When you visit Sweden, you notice many wonderful things: the beautiful landscape, the clean air, the kindness of the people. When you leave, the impression that in Sweden everything is calm and organized stays with you. What is the secret to such calm and stresslessness? I will answer this question with just one word: fika. You got me right. Fika is the secret behind Sweden being the super cool place that it is. Trust me.
So what’s this fika thing? Fika is usually translated – or rather explained – as meeting friends over a cup of coffee and a sweet snack. Unless you are on a diet, the snack is mandatory. Well, even when on a diet you can still choose raw food balls and other sugarfree treats, so no excuses.
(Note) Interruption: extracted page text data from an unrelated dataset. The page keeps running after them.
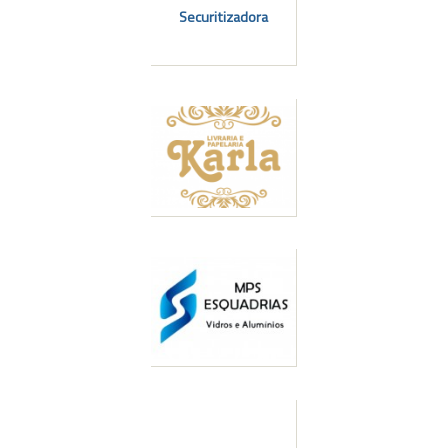
Securitizadora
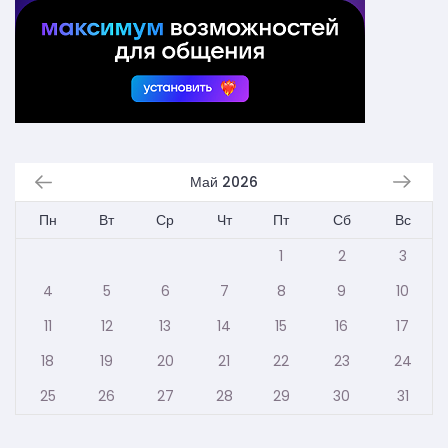
Май 2026
Пн
Вт
Ср
Чт
Пт
Сб
Вс
1
2
3
4
5
6
7
8
9
10
11
12
13
14
15
16
17
18
19
20
21
22
23
24
25
26
27
28
29
30
31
Having a fika implies coffee and a “sweet”. And a friend. And socializing. And time to devote to this activity.
The Swedes love to take it easy and take their time, and when things are getting too crazy, they know the importance of taking a couple of minutes off and just chill. At school, at work, at meetings – wherever you are, at some point, your Swedish colleagues will stop whatever they were doing and will take a fika break. You will be invited to stop yourself, put that pen down, and join in the coffee break ritual.
You’ll get back to work, rest assured. But coffee first.
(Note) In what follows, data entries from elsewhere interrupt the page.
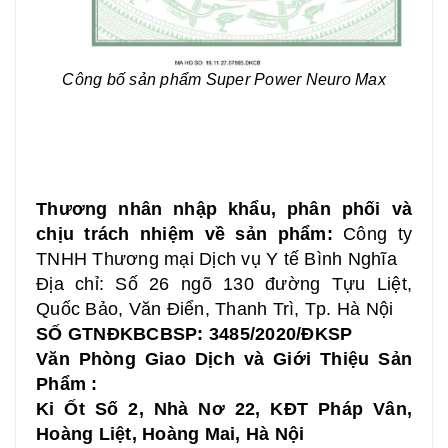
Công bố sản phẩm Super Power Neuro Max
Thương nhân nhập khẩu, phân phối và
chịu trách nhiệm về sản phẩm:
Công ty
TNHH Thương mại Dịch vụ Y tế Bình Nghĩa
Địa chỉ: Số 26 ngõ 130 đường Tựu Liệt,
Quốc Bảo, Văn Điển, Thanh Trì, Tp. Hà Nội
SỐ GTNĐKBCBSP: 3485/2020/ĐKSP
Văn Phòng Giao Dịch và Giới Thiệu Sản
Phẩm :
Ki Ốt Số 2, Nhà Nơ 22, KĐT Pháp Vân,
Hoàng Liệt, Hoàng Mai, Hà Nội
The Swedes drink their coffee black and with no sugar. I’ve always been an avdocate of coffee with milk and sugar, that’s how I drink my espresso back in Italy. And that’s how I was drinking coffee in Sweden the first year. Then I gained quite some weight during that first winter and decided I needed to reduce my sugar intake. Determined not to cut off kanelbullar from my diet, I started to take away the sugar from my coffee. Sometimes I will drink it black, but coffee with milk is still my favourite. But since then I have never added any more sugar to it anymore. I’m becoming more and more Swedish.
Kanelbullar, the Swedish cinnamon buns, are the absolute go-to fikabröd. Fikabröd (literally “fika bread”) is anything pastry that will go with coffee at fika break. Sweden has an interesting pastry tradition that I’ve been exploring more and more during my time in Sweden. Some of the key flavours of Swedish baking are butter, cinnamon and cardamom. Sometimes you can find other sweets to go with your coffee, not necessarily baked goods. Another very popular item of the sweet section of any Swedish recipe book is chokladbollar, chocolate pralines in the shape of little balls.
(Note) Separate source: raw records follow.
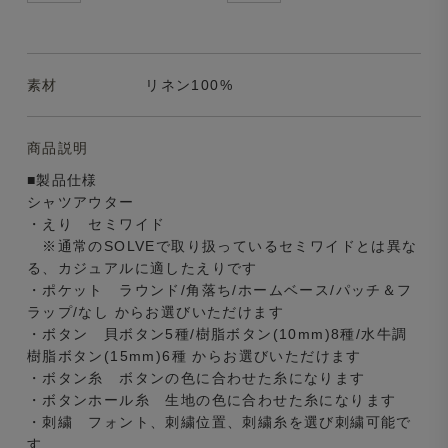
素材
リネン100%
商品説明
■製品仕様
シャツアウター
・えり セミワイド
※通常のSOLVEで取り扱っているセミワイドとは異な
る、カジュアルに適したえりです
・ポケット ラウンド/角落ち/ホームベース/パッチ＆フ
ラップ/なし からお選びいただけます
・ボタン 貝ボタン5種/樹脂ボタン(10mm)8種/水牛調
樹脂ボタン(15mm)6種 からお選びいただけます
・ボタン糸 ボタンの色に合わせた糸になります
・ボタンホール糸 生地の色に合わせた糸になります
・刺繍 フォント、刺繍位置、刺繍糸を選び刺繍可能で
す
Make your own fikabröd with this Swedish kanelbulle recipe.
Fika is the break. Fika is indulging on the smell of fresh coffee. Fika is the crunch of the pearl sugar that tops your cinnamon bun. Fika is stopping whatever you were doing to enjoy some time off with a friend. Fika is the art of taking a break from the hustle and bustle in order to remind yourself about the good things in life.
Is this why the Swedes are so cool? I’m 99.9% positive this is their secret.